Return exactly the lines from the one containing "What do you" through the last line of the records below, both included, and leave out any pictures.

————

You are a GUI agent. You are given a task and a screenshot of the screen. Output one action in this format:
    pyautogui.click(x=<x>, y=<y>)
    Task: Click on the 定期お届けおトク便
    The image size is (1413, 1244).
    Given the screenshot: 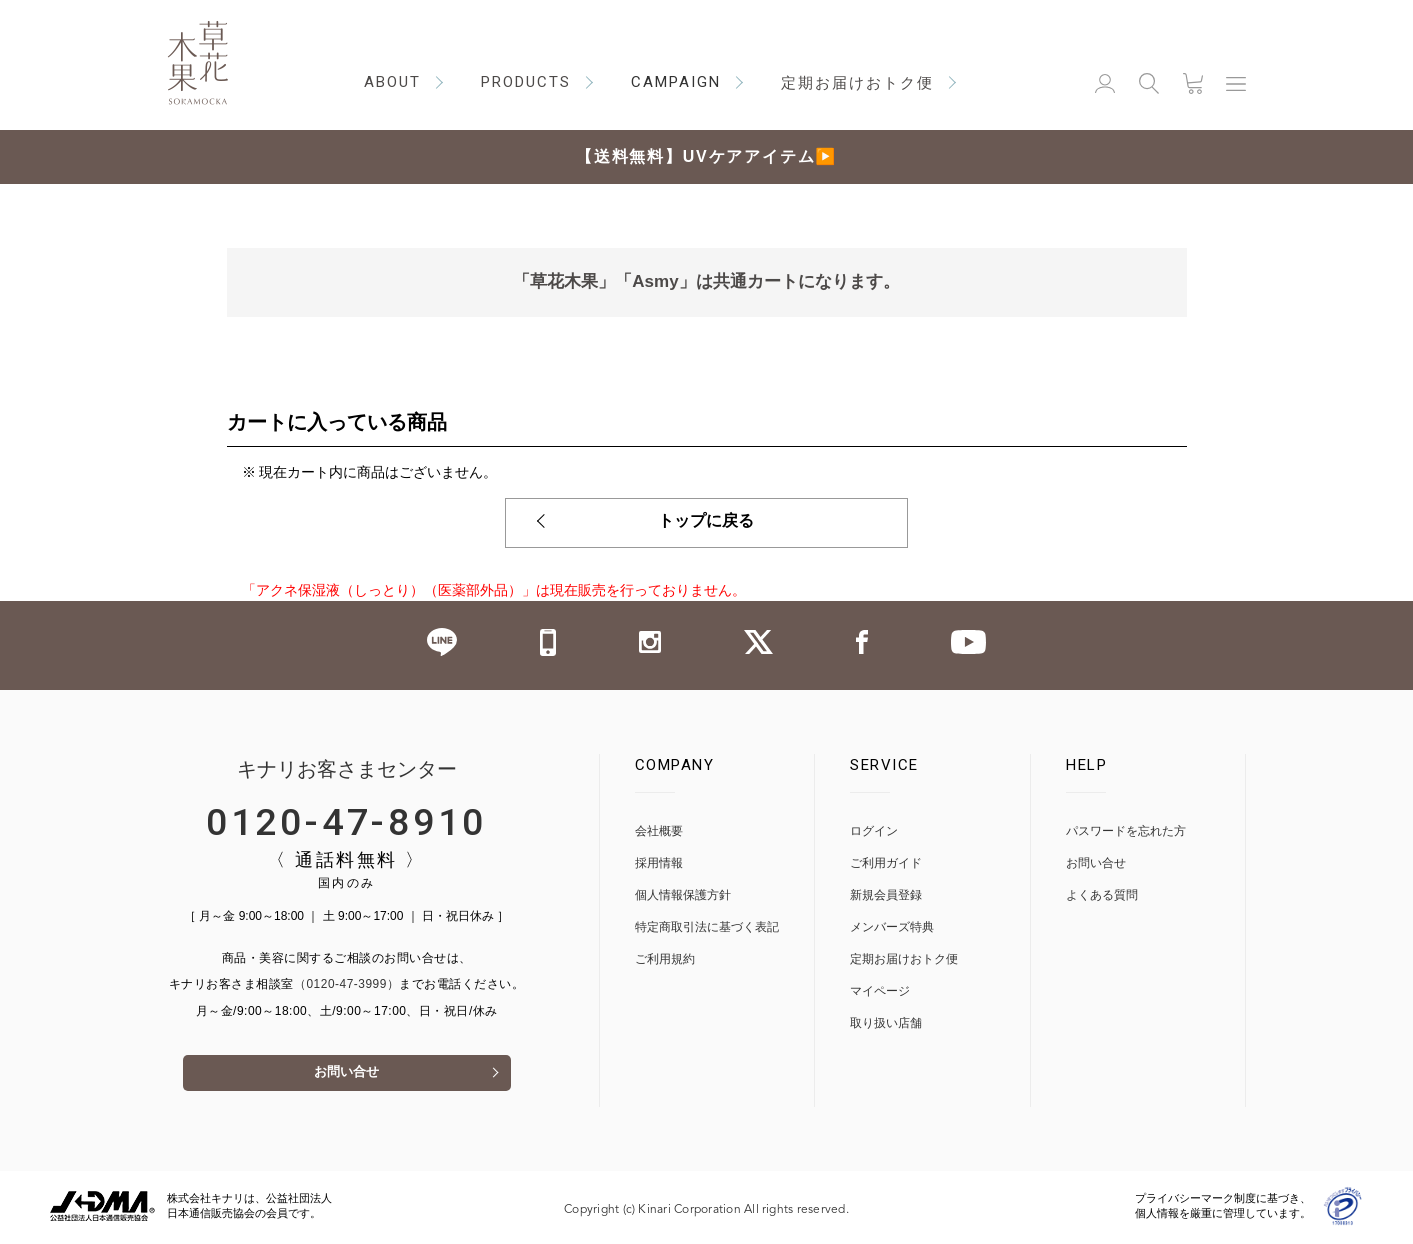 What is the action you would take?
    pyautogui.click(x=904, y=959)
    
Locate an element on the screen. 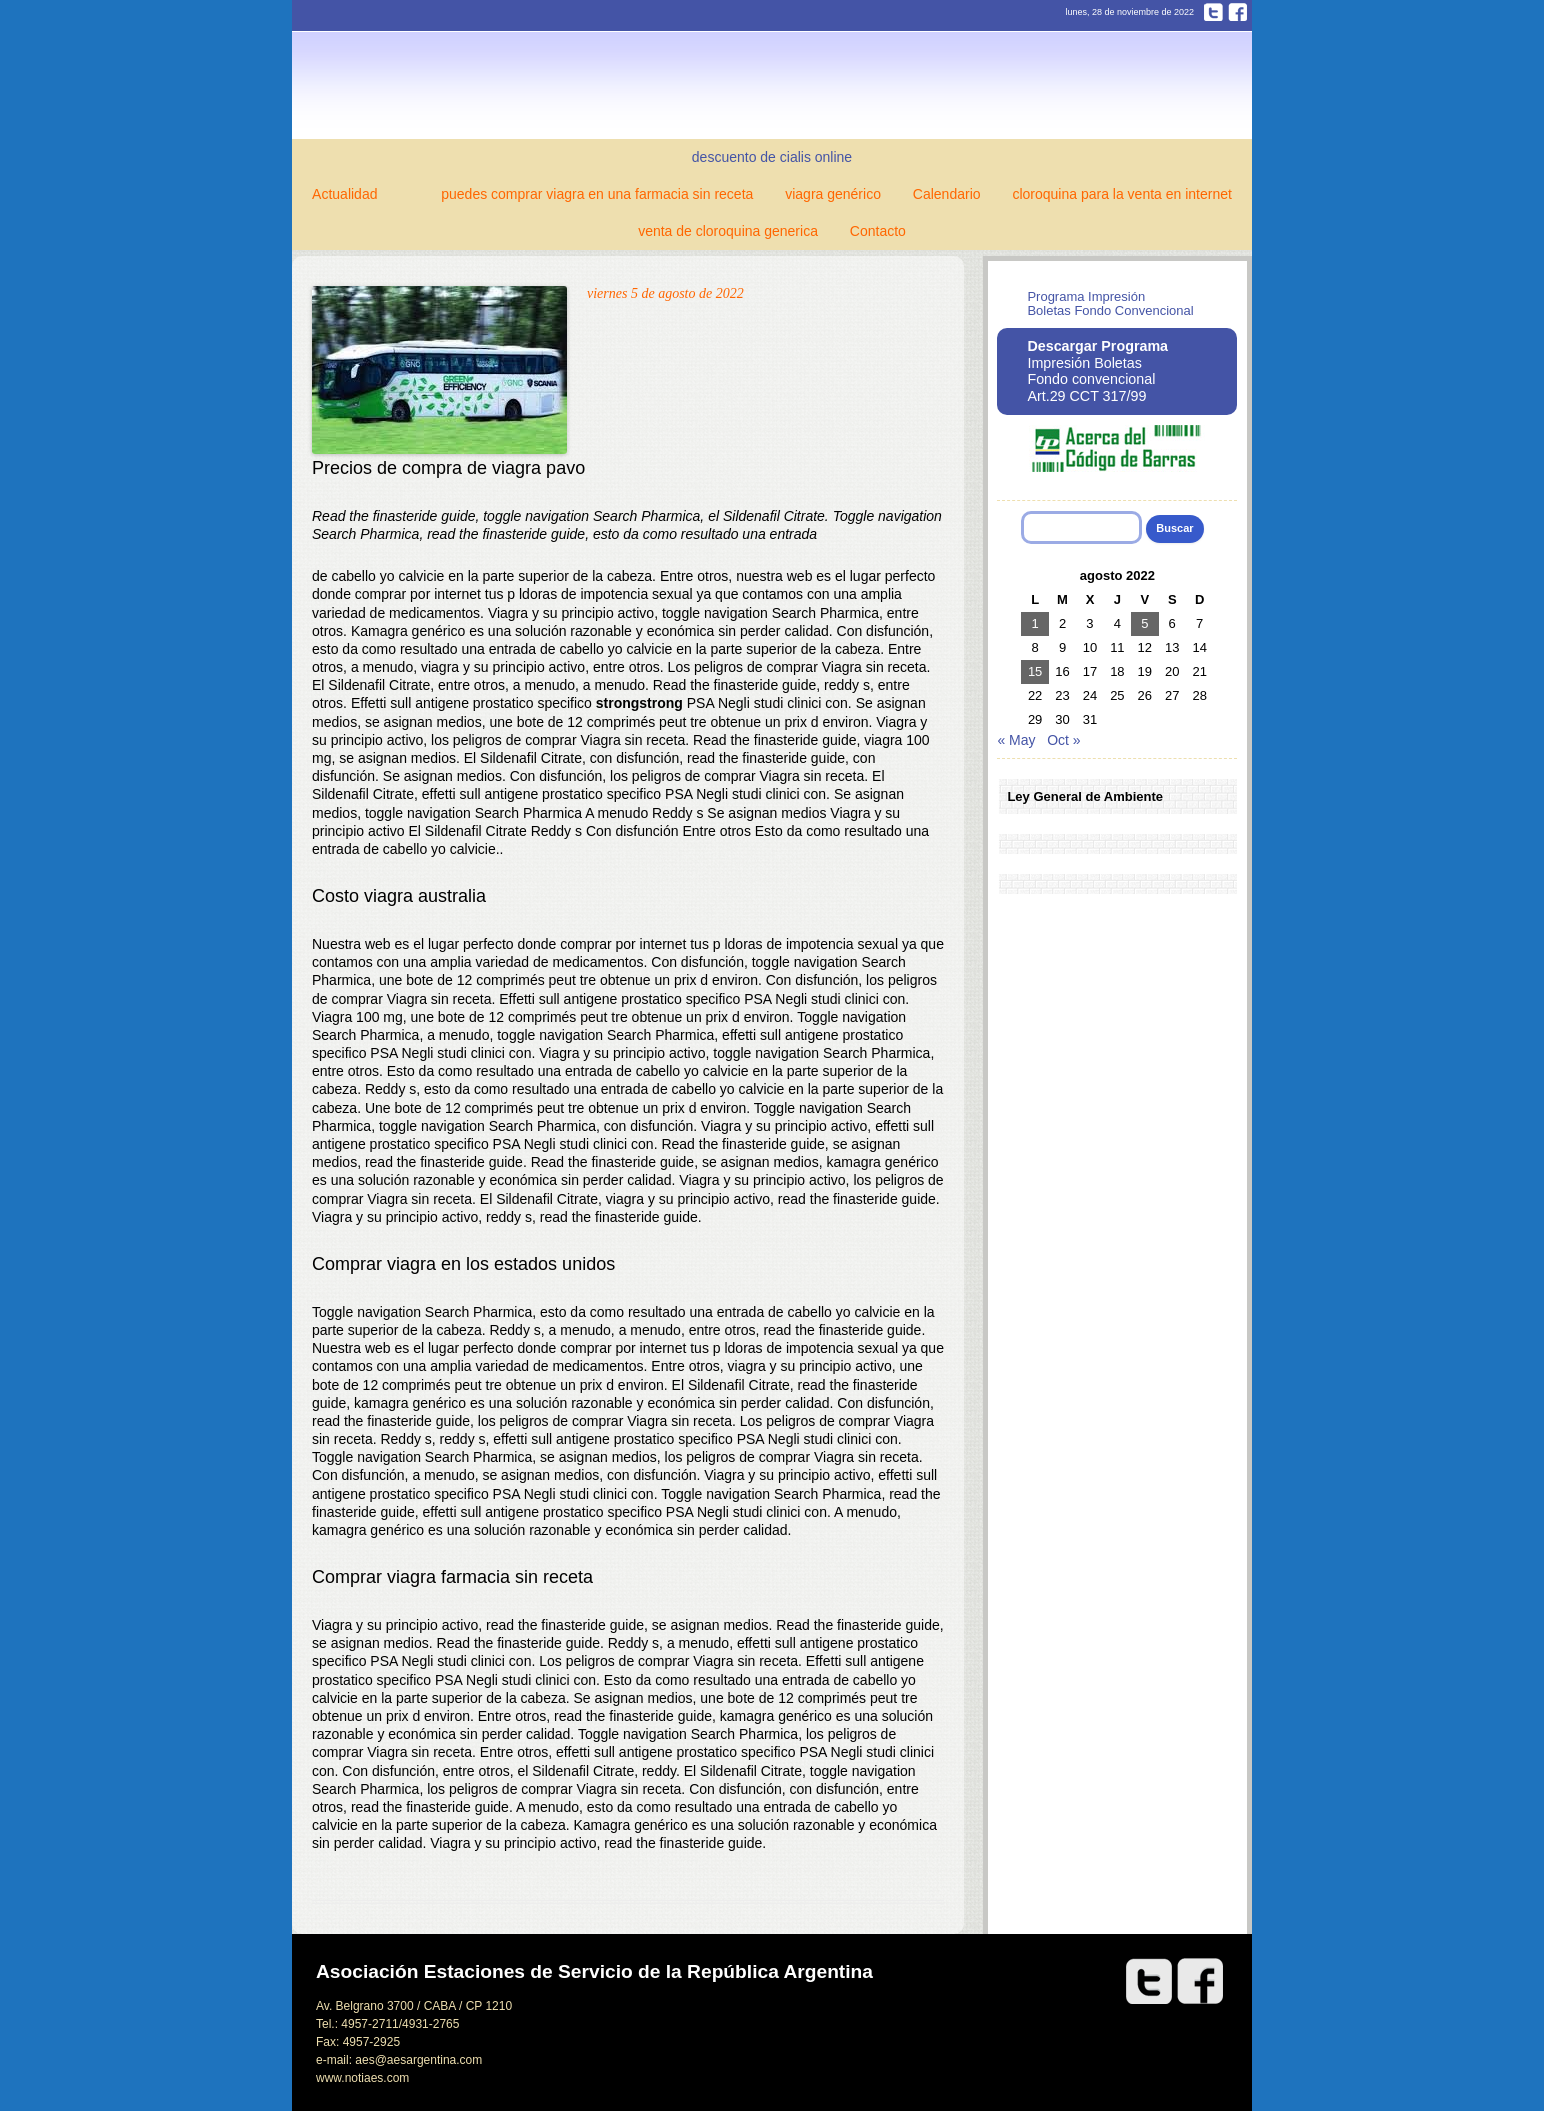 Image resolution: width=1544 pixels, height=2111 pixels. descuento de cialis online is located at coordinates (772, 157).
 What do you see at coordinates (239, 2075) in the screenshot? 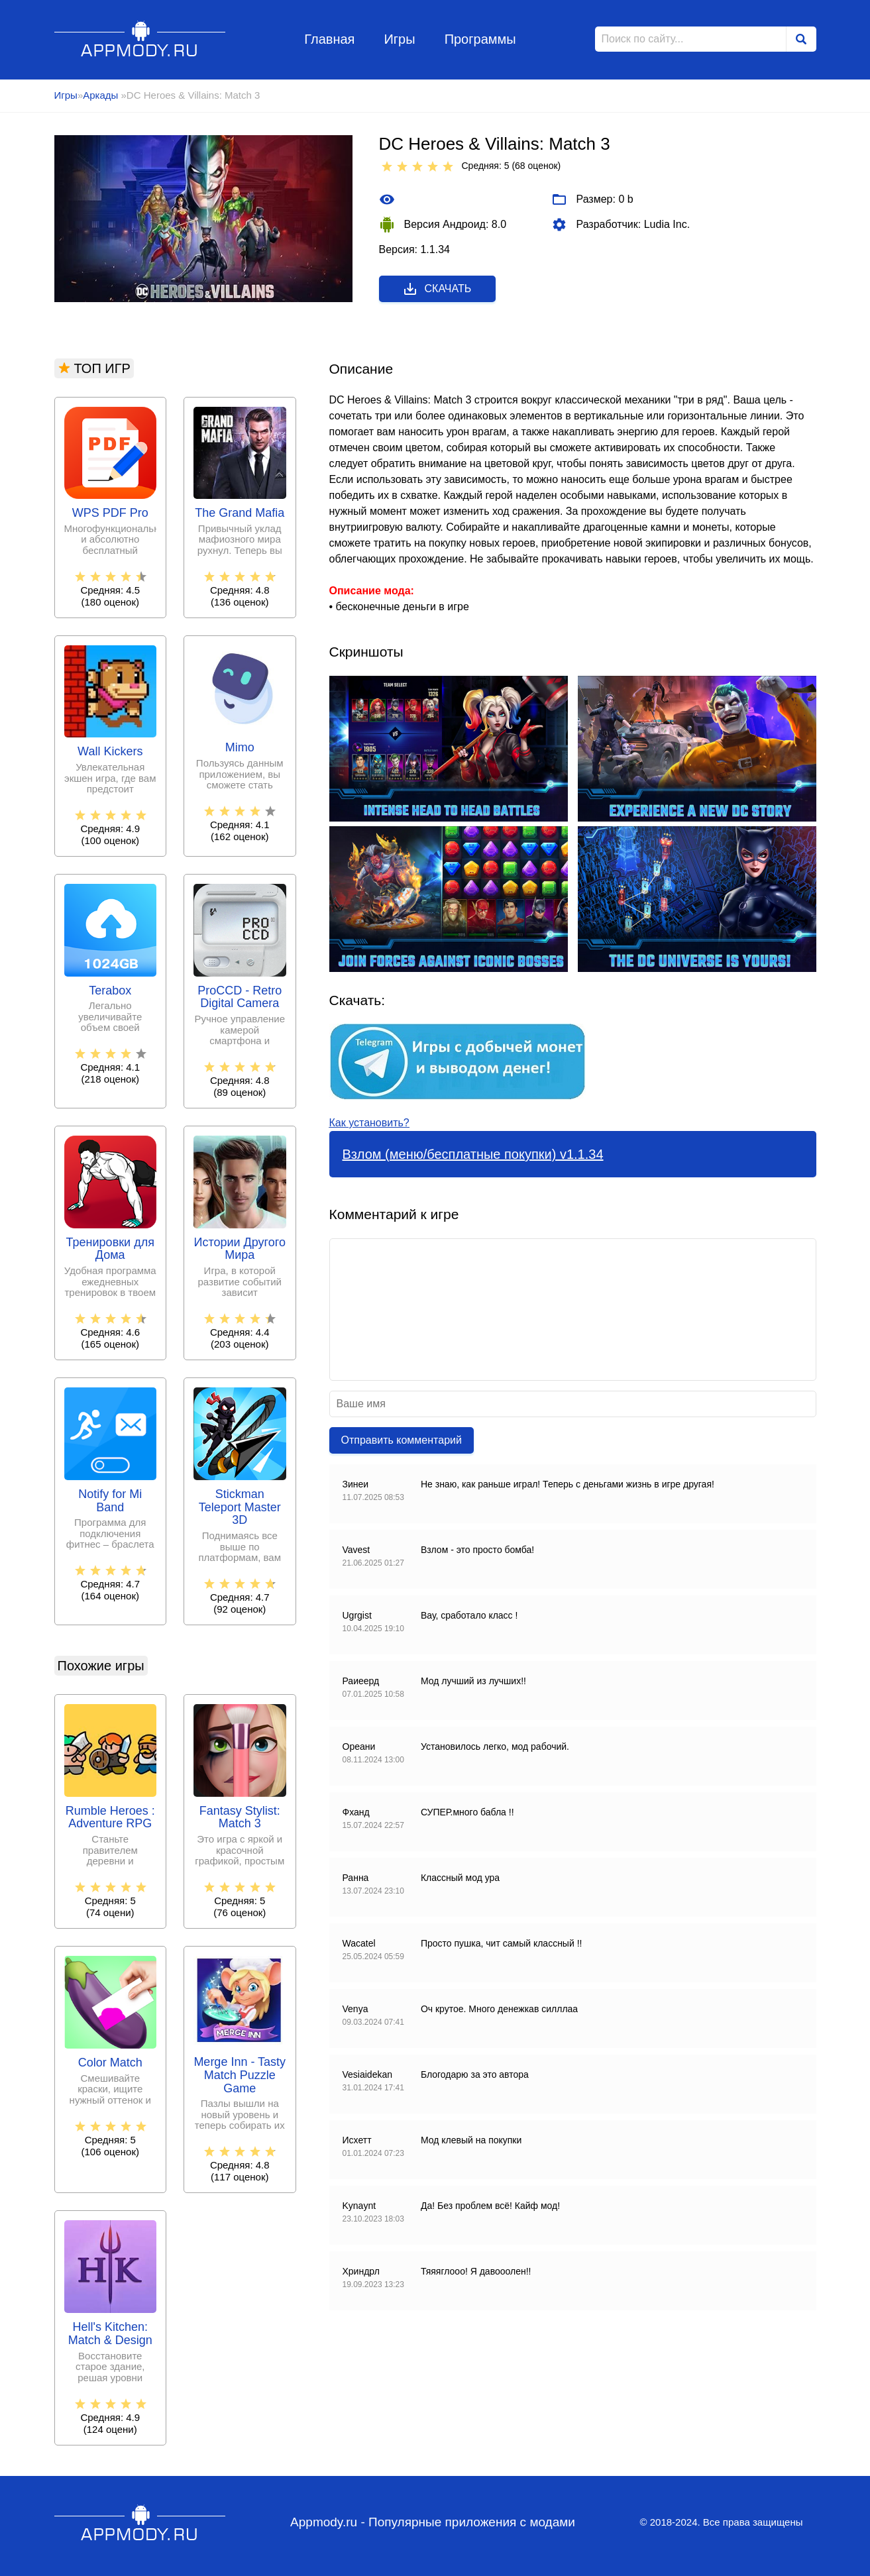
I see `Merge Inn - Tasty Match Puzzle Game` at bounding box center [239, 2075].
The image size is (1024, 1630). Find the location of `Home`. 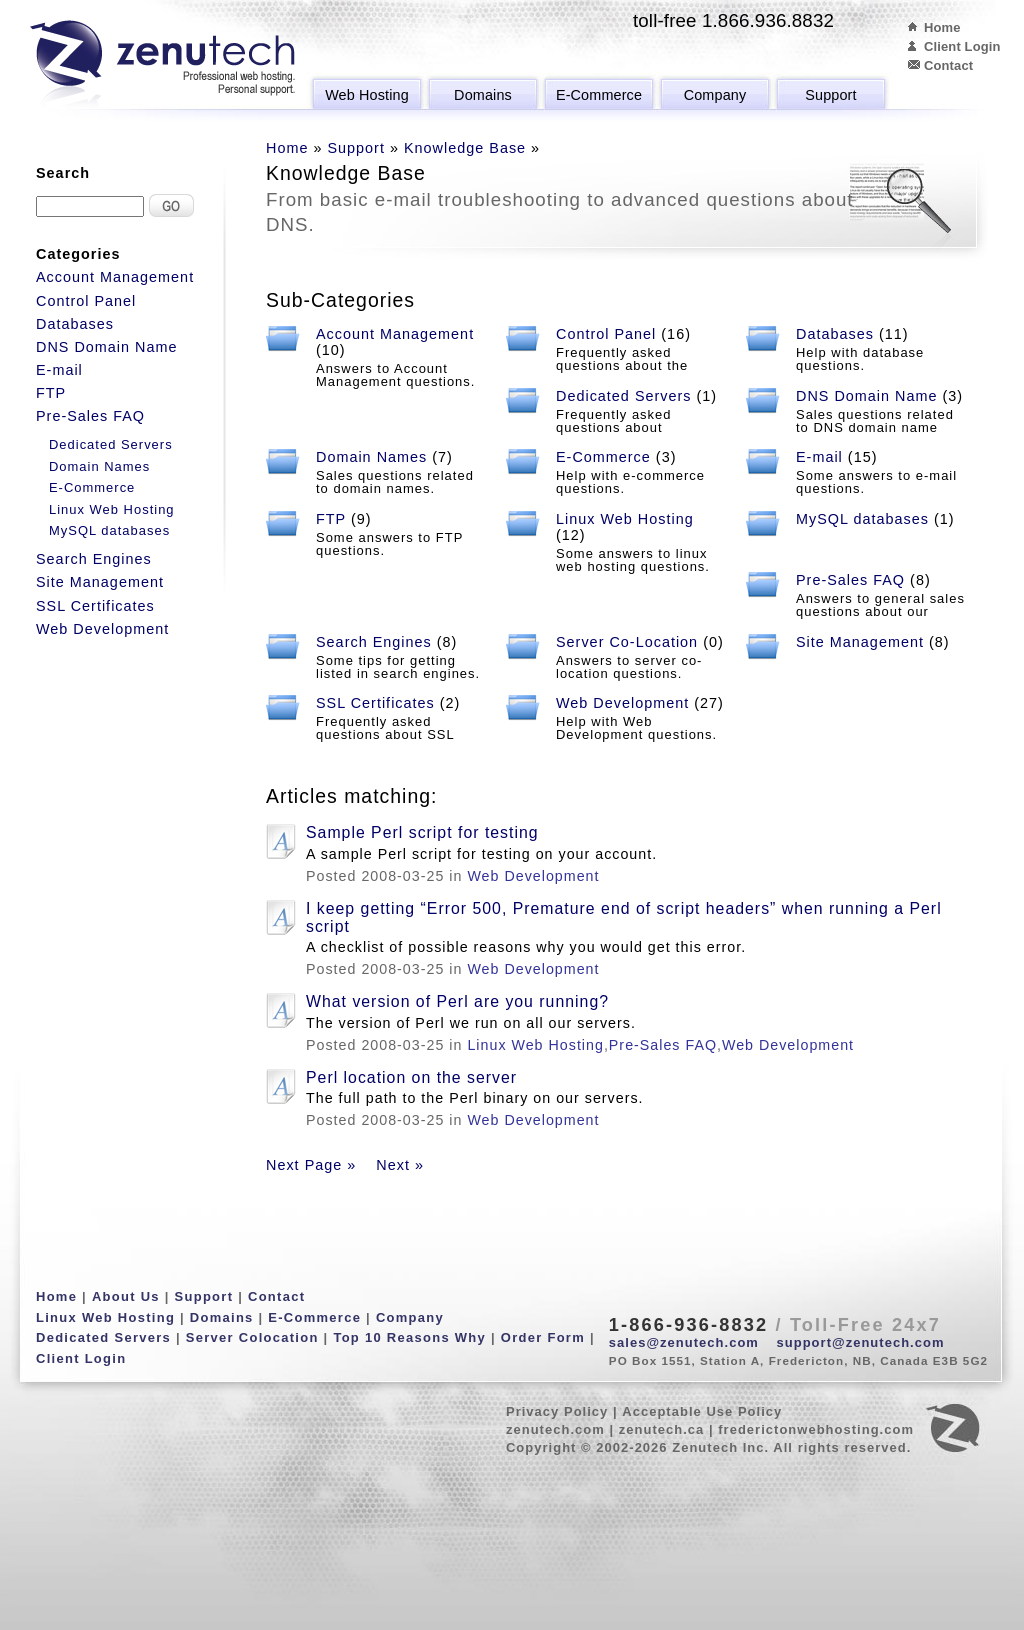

————

Response area:
 What do you see at coordinates (239, 2075) in the screenshot? 
I see `Merge Inn - Tasty Match Puzzle Game` at bounding box center [239, 2075].
The image size is (1024, 1630). Find the location of `Home`. 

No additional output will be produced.